** Aim of the task **
Look through the lines below for the word "Informationen", and copy every line that has it.
-------- Excerpted records --------
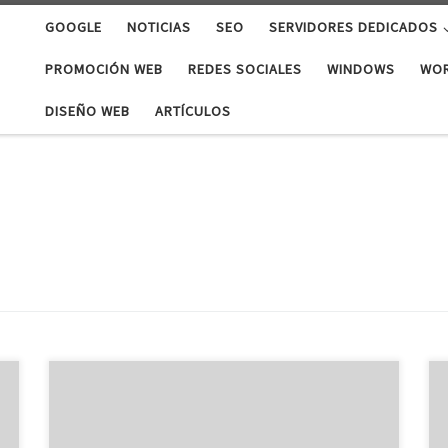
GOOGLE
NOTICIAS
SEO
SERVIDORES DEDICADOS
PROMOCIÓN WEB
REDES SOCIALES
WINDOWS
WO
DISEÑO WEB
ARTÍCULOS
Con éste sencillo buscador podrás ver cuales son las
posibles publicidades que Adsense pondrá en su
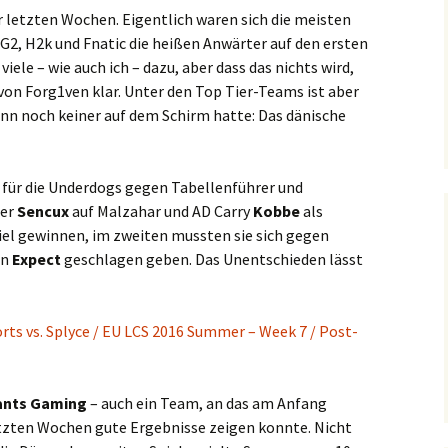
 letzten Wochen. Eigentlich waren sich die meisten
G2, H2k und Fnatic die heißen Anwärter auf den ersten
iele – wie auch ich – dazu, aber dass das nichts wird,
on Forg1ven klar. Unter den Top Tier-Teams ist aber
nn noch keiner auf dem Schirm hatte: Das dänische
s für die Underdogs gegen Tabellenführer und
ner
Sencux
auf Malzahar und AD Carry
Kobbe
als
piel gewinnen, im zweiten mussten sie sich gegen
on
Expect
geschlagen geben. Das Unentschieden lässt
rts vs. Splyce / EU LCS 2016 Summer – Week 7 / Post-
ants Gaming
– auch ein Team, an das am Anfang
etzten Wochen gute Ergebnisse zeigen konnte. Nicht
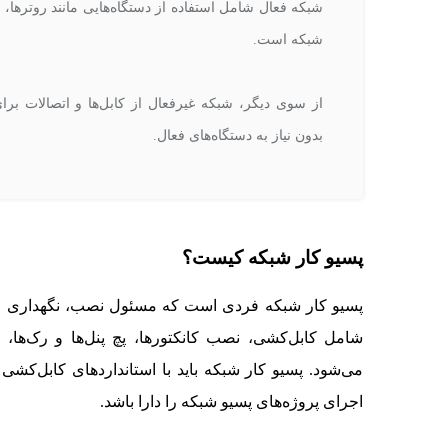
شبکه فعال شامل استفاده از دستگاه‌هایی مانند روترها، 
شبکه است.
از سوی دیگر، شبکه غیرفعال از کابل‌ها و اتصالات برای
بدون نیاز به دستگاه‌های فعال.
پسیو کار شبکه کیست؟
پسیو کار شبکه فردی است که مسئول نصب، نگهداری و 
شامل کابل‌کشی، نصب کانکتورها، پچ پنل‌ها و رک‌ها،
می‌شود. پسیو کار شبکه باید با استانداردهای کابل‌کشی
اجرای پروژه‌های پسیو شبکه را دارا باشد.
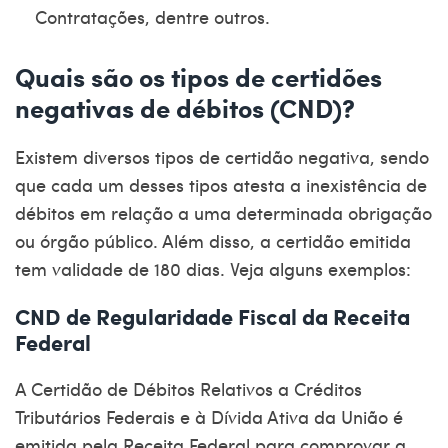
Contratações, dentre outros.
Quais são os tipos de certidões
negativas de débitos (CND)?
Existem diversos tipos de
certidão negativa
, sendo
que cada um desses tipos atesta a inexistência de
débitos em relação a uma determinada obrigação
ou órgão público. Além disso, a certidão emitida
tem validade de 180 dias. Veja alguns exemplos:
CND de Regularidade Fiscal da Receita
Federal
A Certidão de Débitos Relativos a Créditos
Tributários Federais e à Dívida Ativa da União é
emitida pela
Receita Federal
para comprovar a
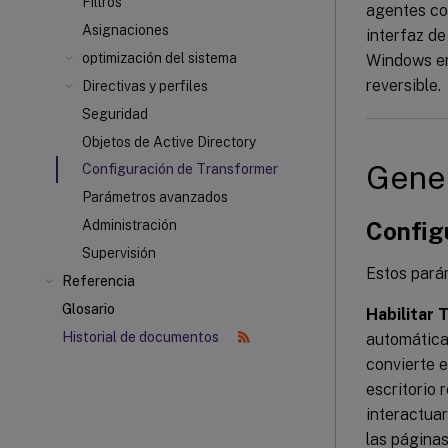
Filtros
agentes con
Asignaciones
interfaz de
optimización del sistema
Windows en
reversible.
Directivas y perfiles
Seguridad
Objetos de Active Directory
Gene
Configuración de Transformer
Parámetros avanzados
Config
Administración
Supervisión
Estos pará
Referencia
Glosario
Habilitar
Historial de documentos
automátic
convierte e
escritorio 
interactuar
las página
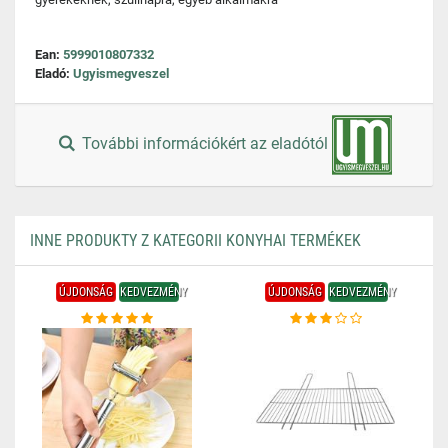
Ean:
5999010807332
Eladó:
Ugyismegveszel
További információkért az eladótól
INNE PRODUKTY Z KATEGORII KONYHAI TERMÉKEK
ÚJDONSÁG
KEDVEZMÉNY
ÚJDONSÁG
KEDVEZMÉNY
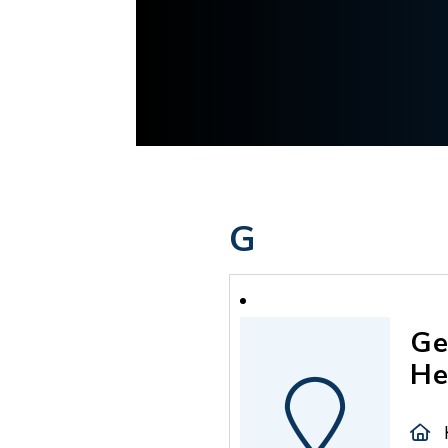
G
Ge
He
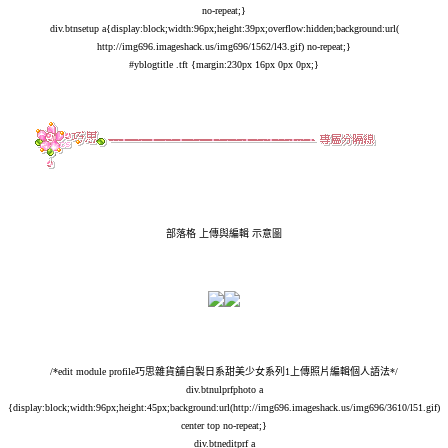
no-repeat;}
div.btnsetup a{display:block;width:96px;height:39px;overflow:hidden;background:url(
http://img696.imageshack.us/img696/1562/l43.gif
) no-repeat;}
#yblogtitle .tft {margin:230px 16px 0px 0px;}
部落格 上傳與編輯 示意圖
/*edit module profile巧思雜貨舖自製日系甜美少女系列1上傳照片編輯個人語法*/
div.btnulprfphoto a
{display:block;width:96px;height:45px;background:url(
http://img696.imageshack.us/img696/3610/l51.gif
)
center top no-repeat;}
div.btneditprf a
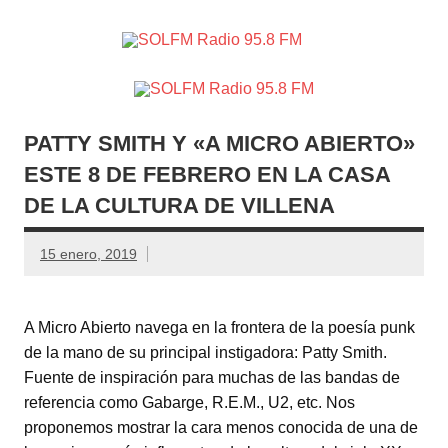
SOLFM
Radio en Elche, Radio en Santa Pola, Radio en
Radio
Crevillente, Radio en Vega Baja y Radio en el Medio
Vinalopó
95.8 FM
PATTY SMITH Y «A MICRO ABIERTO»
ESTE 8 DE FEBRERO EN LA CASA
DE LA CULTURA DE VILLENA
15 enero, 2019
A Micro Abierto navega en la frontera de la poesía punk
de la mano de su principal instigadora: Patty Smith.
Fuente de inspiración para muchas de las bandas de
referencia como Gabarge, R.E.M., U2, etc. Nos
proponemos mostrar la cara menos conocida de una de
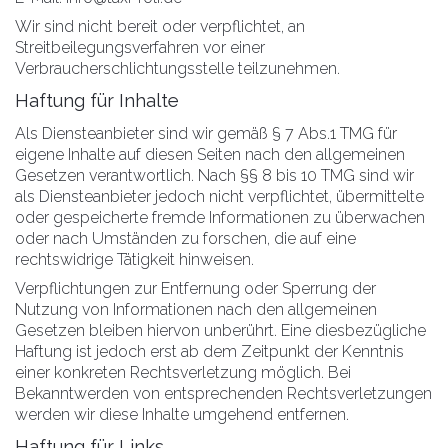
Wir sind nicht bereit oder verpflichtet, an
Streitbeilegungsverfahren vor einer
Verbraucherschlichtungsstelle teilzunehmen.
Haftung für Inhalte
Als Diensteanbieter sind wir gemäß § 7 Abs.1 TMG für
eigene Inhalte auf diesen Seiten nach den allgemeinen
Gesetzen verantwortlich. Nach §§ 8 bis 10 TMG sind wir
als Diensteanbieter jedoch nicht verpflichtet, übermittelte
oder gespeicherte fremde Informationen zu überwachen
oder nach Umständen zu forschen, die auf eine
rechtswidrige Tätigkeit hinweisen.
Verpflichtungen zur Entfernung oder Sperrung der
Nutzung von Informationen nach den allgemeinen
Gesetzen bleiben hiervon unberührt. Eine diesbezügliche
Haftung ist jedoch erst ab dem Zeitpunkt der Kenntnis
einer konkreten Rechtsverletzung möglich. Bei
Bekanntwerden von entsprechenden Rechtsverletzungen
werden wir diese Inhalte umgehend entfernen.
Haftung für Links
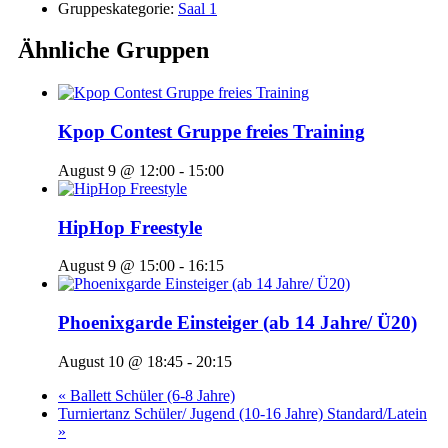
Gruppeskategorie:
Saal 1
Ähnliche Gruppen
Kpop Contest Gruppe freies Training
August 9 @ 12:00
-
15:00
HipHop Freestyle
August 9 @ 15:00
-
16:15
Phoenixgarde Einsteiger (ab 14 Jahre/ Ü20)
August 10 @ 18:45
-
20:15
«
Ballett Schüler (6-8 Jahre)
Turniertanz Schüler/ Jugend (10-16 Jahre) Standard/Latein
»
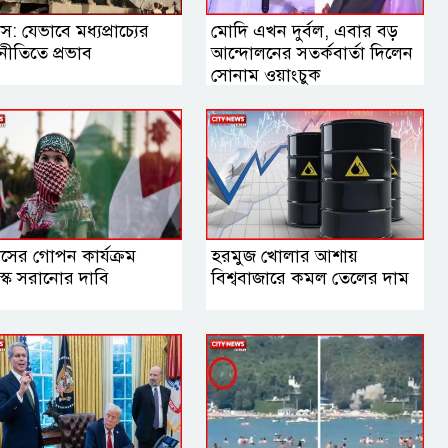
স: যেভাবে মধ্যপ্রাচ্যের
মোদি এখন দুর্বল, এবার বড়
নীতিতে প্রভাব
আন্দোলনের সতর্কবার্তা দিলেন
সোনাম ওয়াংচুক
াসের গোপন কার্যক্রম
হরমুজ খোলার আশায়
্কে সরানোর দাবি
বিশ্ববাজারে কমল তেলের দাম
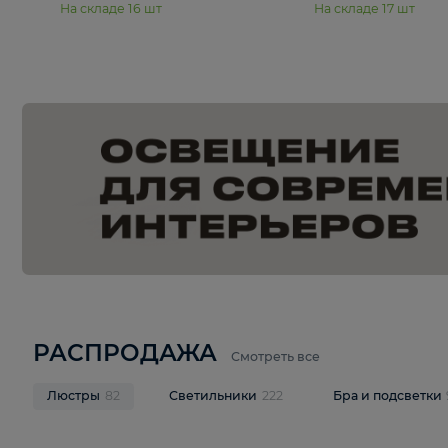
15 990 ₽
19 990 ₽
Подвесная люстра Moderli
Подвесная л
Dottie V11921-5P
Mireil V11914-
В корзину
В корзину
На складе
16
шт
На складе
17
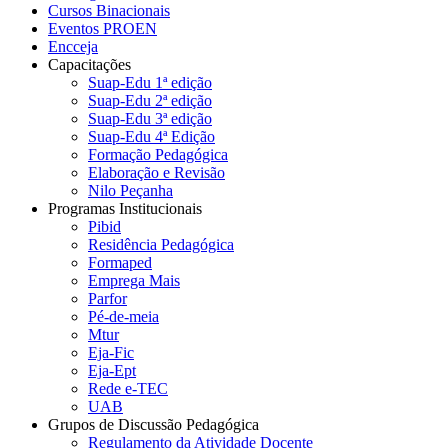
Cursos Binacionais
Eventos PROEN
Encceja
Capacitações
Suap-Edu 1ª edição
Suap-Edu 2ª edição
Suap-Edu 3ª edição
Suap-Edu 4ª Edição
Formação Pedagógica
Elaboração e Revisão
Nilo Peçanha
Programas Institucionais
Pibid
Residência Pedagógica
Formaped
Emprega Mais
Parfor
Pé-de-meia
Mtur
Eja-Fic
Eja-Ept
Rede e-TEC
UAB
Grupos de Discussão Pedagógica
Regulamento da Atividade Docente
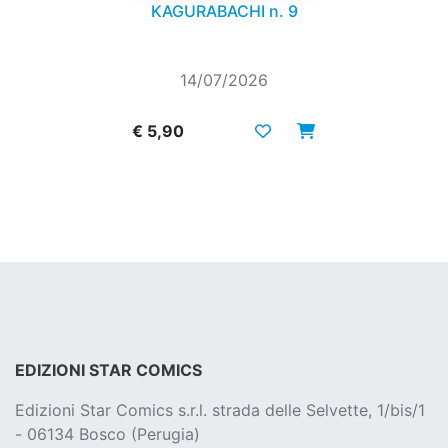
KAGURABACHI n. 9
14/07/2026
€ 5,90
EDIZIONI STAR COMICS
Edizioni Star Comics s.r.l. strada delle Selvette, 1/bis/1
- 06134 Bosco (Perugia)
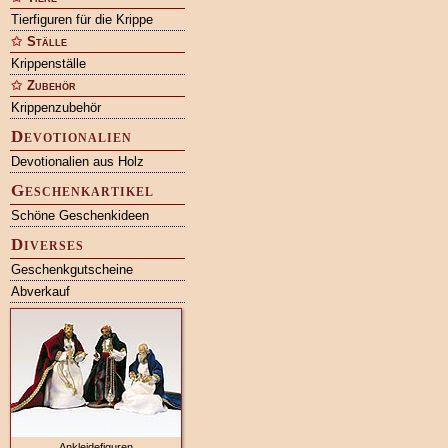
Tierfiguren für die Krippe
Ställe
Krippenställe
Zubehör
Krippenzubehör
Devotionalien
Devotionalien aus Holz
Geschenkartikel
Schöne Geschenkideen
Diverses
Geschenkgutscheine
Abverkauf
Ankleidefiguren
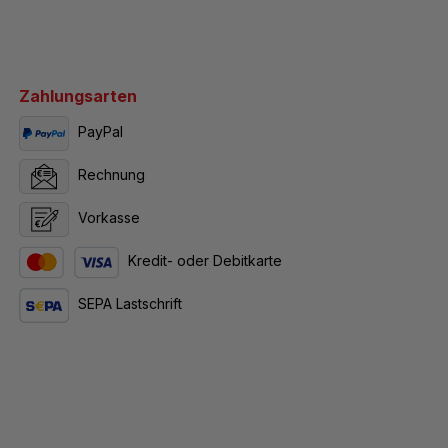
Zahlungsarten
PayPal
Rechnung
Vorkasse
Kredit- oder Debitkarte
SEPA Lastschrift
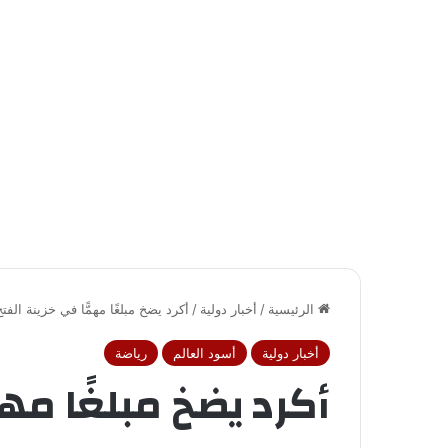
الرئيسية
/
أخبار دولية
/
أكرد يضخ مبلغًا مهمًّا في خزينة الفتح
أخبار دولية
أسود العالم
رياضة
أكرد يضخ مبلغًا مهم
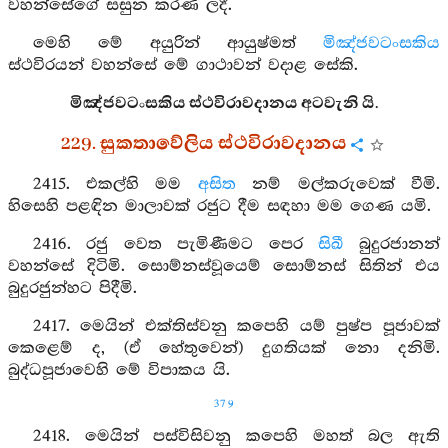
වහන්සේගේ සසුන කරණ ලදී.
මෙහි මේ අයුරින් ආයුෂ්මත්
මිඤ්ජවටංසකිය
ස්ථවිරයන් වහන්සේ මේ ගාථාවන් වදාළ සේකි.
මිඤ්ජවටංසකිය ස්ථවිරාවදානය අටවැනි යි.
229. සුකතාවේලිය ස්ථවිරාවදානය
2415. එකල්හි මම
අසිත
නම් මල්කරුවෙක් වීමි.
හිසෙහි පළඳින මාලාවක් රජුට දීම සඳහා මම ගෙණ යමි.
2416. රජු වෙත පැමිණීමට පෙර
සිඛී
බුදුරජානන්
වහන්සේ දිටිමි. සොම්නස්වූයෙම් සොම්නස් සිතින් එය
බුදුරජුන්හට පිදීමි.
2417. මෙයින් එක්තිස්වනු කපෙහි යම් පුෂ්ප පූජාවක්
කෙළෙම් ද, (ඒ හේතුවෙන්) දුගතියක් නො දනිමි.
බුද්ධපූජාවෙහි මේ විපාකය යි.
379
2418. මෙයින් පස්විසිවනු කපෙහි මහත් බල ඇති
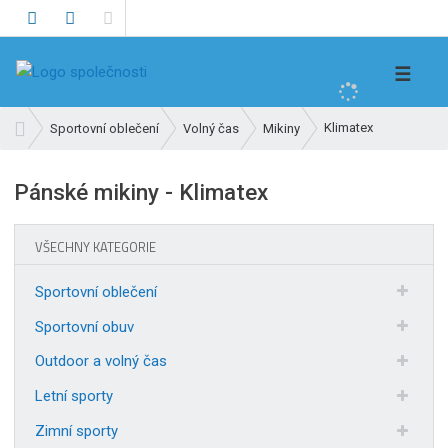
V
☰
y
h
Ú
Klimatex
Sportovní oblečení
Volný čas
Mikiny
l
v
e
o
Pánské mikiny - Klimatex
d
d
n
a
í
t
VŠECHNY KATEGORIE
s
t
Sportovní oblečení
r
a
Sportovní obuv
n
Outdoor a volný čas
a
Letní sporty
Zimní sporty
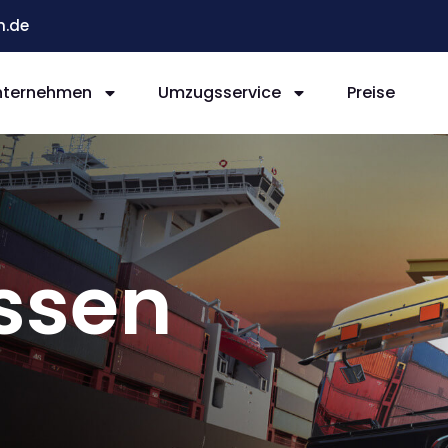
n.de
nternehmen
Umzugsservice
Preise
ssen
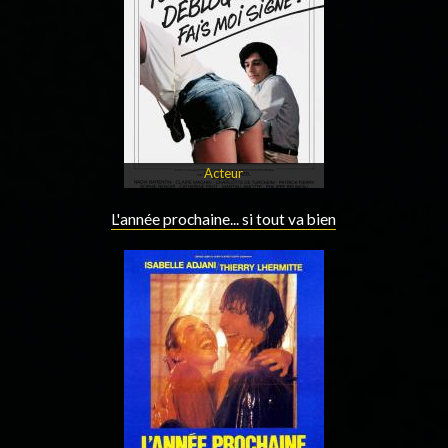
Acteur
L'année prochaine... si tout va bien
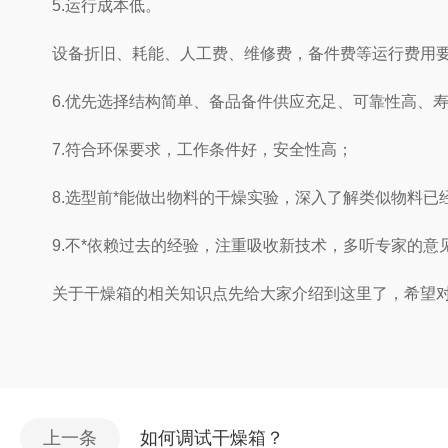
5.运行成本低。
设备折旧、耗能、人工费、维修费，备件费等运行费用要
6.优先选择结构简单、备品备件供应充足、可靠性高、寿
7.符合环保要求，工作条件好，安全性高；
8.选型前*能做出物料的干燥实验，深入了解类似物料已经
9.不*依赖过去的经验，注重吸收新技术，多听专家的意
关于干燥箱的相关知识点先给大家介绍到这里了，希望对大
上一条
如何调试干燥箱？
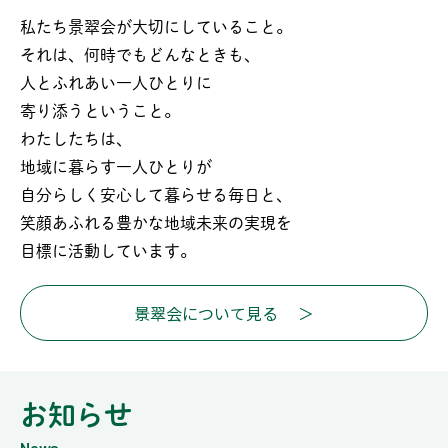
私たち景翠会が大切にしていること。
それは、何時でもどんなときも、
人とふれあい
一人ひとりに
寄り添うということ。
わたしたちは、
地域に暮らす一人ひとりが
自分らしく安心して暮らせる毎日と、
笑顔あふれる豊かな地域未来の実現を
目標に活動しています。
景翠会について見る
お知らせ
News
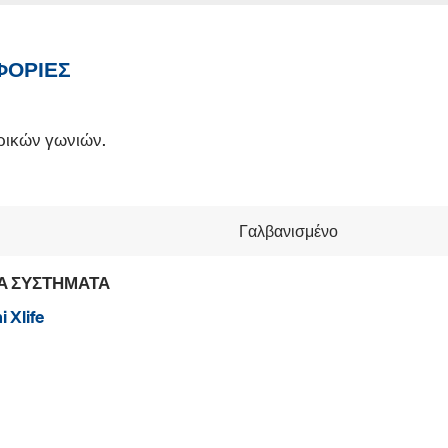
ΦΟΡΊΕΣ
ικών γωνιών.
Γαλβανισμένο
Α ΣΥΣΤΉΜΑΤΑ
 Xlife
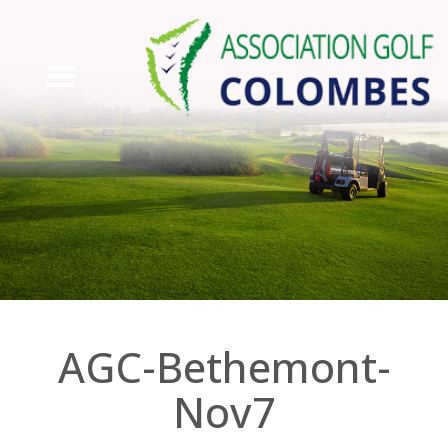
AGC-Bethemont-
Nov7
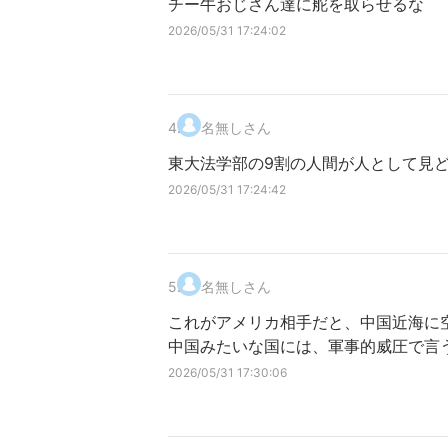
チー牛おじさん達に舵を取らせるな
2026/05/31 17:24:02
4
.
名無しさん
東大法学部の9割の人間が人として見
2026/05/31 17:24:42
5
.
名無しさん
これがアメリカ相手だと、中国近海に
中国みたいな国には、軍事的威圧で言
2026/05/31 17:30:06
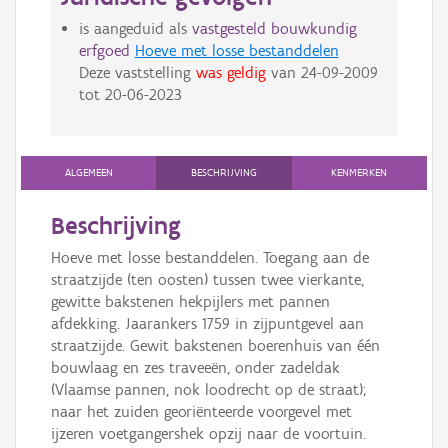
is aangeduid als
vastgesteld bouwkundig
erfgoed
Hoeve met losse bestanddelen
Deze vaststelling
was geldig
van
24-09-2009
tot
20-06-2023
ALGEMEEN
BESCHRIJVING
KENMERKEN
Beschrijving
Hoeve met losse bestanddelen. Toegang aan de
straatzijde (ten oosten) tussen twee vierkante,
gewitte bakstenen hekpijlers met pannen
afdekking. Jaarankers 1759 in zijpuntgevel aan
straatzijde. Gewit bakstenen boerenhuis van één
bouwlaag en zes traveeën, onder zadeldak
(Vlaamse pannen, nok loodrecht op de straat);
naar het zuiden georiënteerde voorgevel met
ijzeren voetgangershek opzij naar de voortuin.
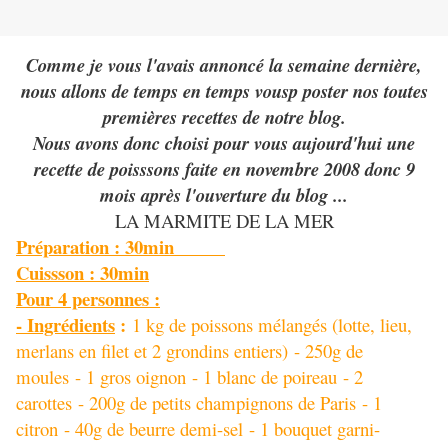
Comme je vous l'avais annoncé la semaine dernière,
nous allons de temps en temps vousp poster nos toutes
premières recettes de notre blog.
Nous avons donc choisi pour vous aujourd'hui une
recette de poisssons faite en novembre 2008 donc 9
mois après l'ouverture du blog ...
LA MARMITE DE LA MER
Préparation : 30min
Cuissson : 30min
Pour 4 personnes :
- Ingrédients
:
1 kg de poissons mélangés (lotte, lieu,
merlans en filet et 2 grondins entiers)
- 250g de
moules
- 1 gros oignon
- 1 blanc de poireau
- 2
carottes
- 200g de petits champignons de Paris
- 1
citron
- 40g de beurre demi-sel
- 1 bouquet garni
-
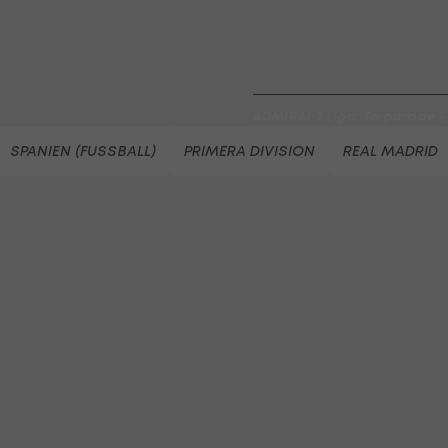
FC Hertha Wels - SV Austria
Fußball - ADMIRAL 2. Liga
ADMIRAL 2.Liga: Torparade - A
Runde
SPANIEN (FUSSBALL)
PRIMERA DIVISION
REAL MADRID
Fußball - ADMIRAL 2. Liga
--------
** Reply **
oder gespeicherte fremde Informationen zu überwachen
Nutzung von Informationen nach den allgemeinen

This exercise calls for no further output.